Europe and the Americas posted strong growth in the region of 10%.

Richemont has been no exception, noting “a marked contraction” in Hong Kong sales but no actual numbers. However, this was more than offset by sales in other regions, particularly mainland China and South Korea, with the result that sales in Asia-Pacific increased by 3% for the period under review. Europe and the Americas posted even stronger growth at 10% and 9% respectively. Japan lagged behind, losing 1%. Sales were impacted by a stronger yen and an increase in value added tax, both of which contributed to lower tourist spending. Overall, the group ended its third quarter with a 6% increase in sales (4% at constant exchange rates) at €4.2 billion.

Jewellery drives growth

By business area, it comes as no surprise that the group’s jewellery Maisons are the powerhouses behind this growth, namely Cartier, Van Cleef & Arpels and now Buccellati, the Milan jeweller established in 1919 and consolidated into the group’s accounts for the first time. At the time of the buyout, last September, from China’s Gangtai Holding, Richemont made a point of noting that the acquisition would have no financial impact on the group’s consolidated net assets or operating result for the year. Indeed, when Gangtai took an 85% stake in Buccellati in 2017, the Italian jeweller was estimated to be worth around €250 million, a drop in the ocean of Richemont’s €14 billion of fixed assets. The same goes for Buccellati’s sales: estimated in the region of €50 million a year, they weigh little in the €2.2 billion of jewellery sales for this third quarter, which increased by 9% (6% at constant exchange rates) to contribute 52% of the group’s total sales. Though not quite so spectacular, sales by the group’s specialist watchmakers for the same period came in at a respectable +4% (+2% allowing for variations in exchange rates) at €818 million.

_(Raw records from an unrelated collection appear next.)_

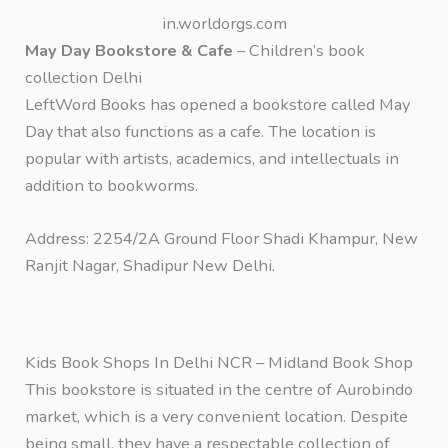
in.worldorgs.com
May Day Bookstore & Cafe
– Children’s book
collection Delhi
LeftWord Books has opened a bookstore called May
Day that also functions as a cafe. The location is
popular with artists, academics, and intellectuals in
addition to bookworms.
Address: 2254/2A Ground Floor Shadi Khampur, New
Ranjit Nagar, Shadipur New Delhi.
Kids Book Shops In Delhi NCR – Midland Book Shop
This bookstore is situated in the centre of Aurobindo
market, which is a very convenient location. Despite
being small, they have a respectable collection of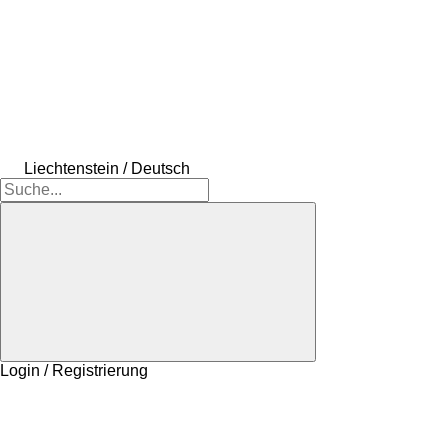
Liechtenstein / Deutsch
Login / Registrierung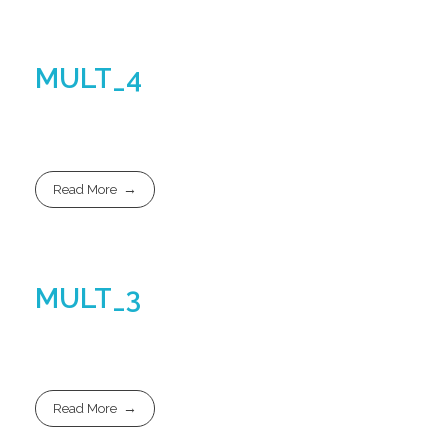
MULT_4
Read More
MULT_3
Read More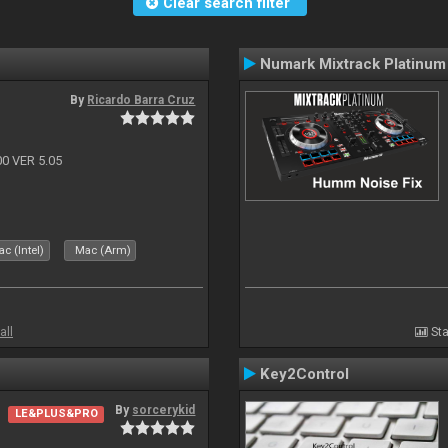
Clear search filter
Numark Mixtrack Platinum
By
Ricardo Barra Cruz
 VER 5.05
c (Intel)
Mac (Arm)
all
Sta
Key2Control
By
sorcerykid
LE&PLUS&PRO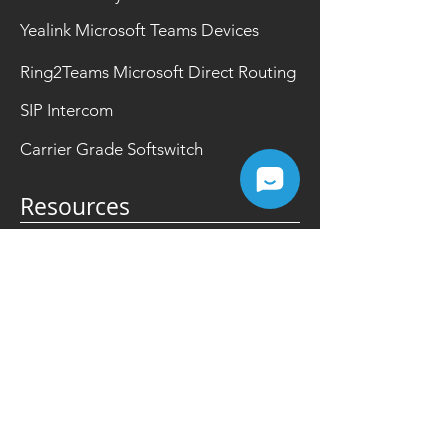
Yealink Microsoft Teams Devices
Ring2Teams Microsoft Direct Routing
SIP Intercom
Carrier Grade Softswitch
Resources
FAQ
Events
Partner Portal
News
Videos
Promotions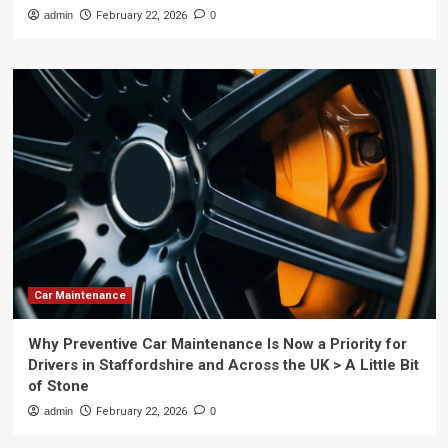
admin
February 22, 2026
0
Car Maintenance
Why Preventive Car Maintenance Is Now a Priority for
Drivers in Staffordshire and Across the UK > A Little Bit
of Stone
admin
February 22, 2026
0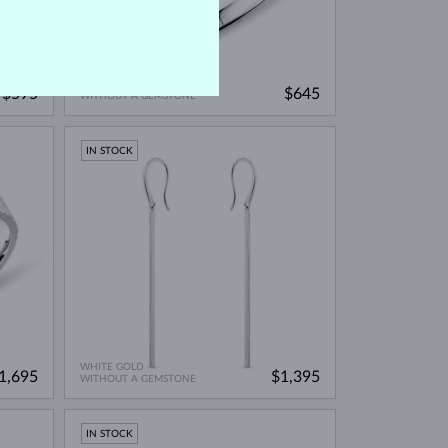
WHITE GOLD
$595
$645
WITHOUT A GEMSTONE
IN STOCK
WHITE GOLD
1,695
$1,395
WITHOUT A GEMSTONE
IN STOCK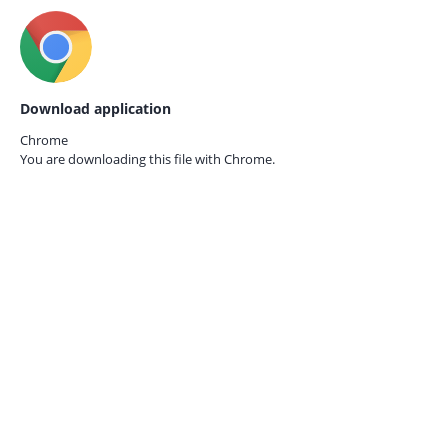
Download application
Chrome
You are downloading this file with
Chrome.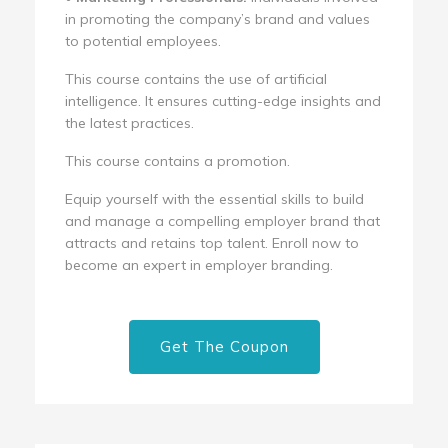
in promoting the company’s brand and values
to potential employees.
This course contains the use of artificial
intelligence. It ensures cutting-edge insights and
the latest practices.
This course contains a promotion.
Equip yourself with the essential skills to build
and manage a compelling employer brand that
attracts and retains top talent. Enroll now to
become an expert in employer branding.
Get The Coupon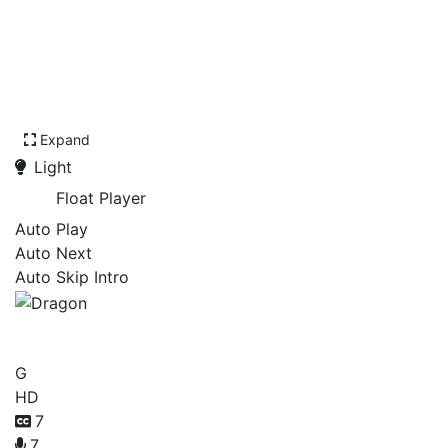
Expand
Light
Float Player
Auto Play
Auto Next
Auto Skip Intro
Dragon
G
HD
7
7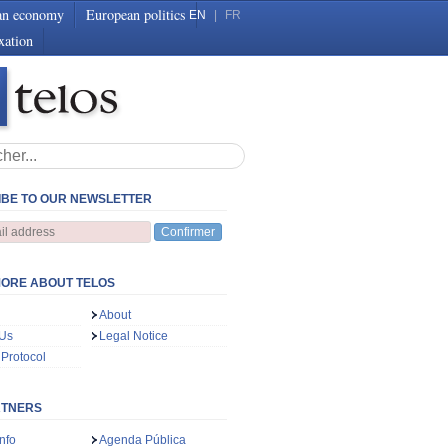
an economy
European politics
EN
|
FR
xation
BE TO OUR NEWSLETTER
Confirmer
ORE ABOUT TELOS
About
 Us
Legal Notice
 Protocol
RTNERS
nfo
Agenda Pública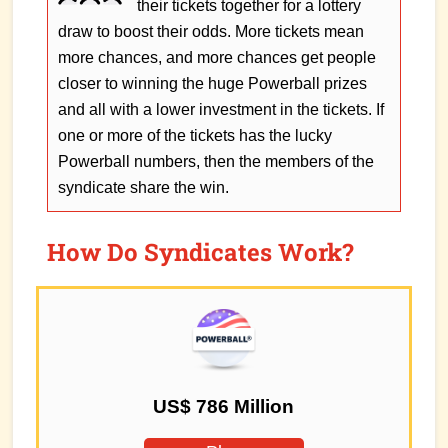
their tickets together for a lottery
draw to boost their odds. More tickets mean
more chances, and more chances get people
closer to winning the huge Powerball prizes
and all with a lower investment in the tickets. If
one or more of the tickets has the lucky
Powerball numbers, then the members of the
syndicate share the win.
How Do Syndicates Work?
US$ 786 Million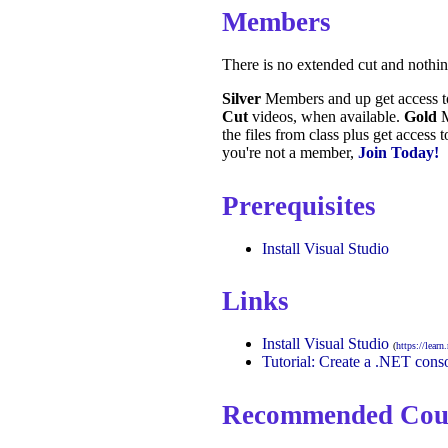
Members
There is no extended cut and nothi
Silver
Members and up get access 
Cut
videos, when available.
Gold
M
the files from class plus get access 
you're not a member,
Join Today!
Prerequisites
Install Visual Studio
Links
Install Visual Studio
(
https://lear
Tutorial: Create a .NET conso
Recommended Cou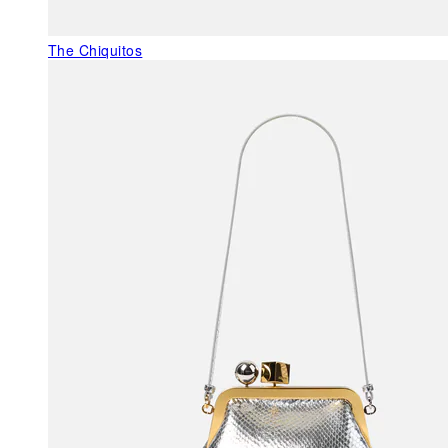
The Chiquitos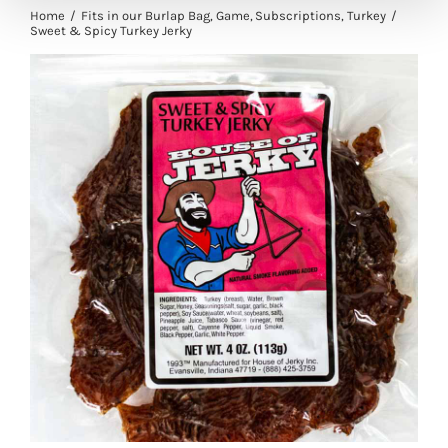
Home
Fits in our Burlap Bag
Game
Subscriptions
Turkey
Sweet & Spicy Turkey Jerky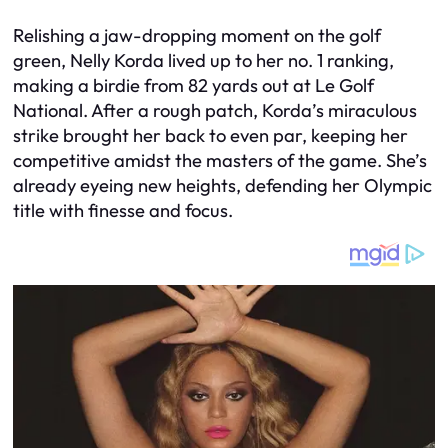
Relishing a jaw-dropping moment on the golf
green, Nelly Korda lived up to her no. 1 ranking,
making a birdie from 82 yards out at Le Golf
National. After a rough patch, Korda’s miraculous
strike brought her back to even par, keeping her
competitive amidst the masters of the game. She’s
already eyeing new heights, defending her Olympic
title with finesse and focus.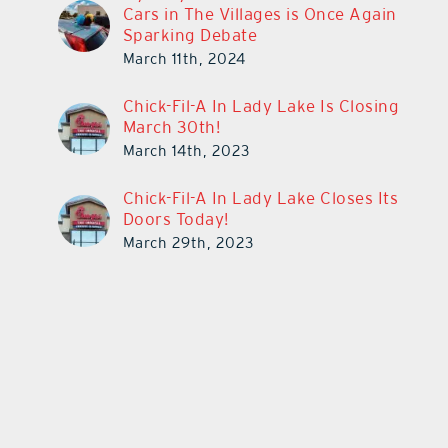
Cars in The Villages is Once Again
Sparking Debate
March 11th, 2024
Chick-Fil-A In Lady Lake Is Closing
March 30th!
March 14th, 2023
Chick-Fil-A In Lady Lake Closes Its
Doors Today!
March 29th, 2023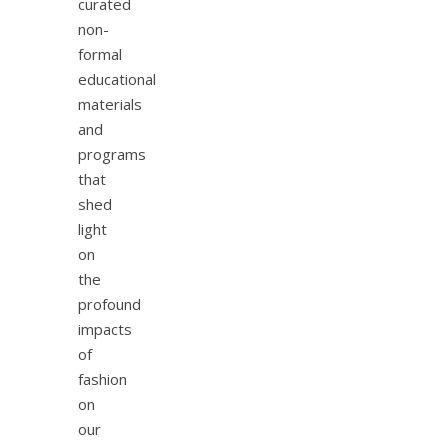
curated
non-
formal
educational
materials
and
programs
that
shed
light
on
the
profound
impacts
of
fashion
on
our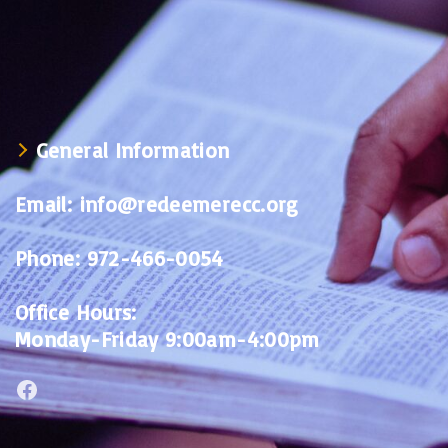
General Information
Email:
info@redeemerecc.org
Phone:
972-466-0054
Office Hours:
Monday-Friday 9:00am-4:00pm
Facebook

The biggest letdown came from online distribution.

The biggest letdown, confirmed by analysts, came from the online distributors, i.e. Yoox Net-A-Porter and Watchfinder. They progressed by only 5% (2% at constant exchange rates). Richemont explains this lacklustre performance by a highly competitive pricing environment and storm damage to a MR PORTER warehouse in Italy. With quarterly sales of €670 million or 16% of total, the group’s online presence has become a priority. It continues to invest in online distribution, and last September launched Feng Mao, a joint venture with Chinese e-commerce giant Alibaba. Consequently, online distribution posted operating losses of €194 million for the first half-year. To conclude, for the nine months to December 31st 2019, Richemont’s sales increased by 8% (5% at constant exchange rates) to €11.6 billion with a net cash position of €2.4 billion.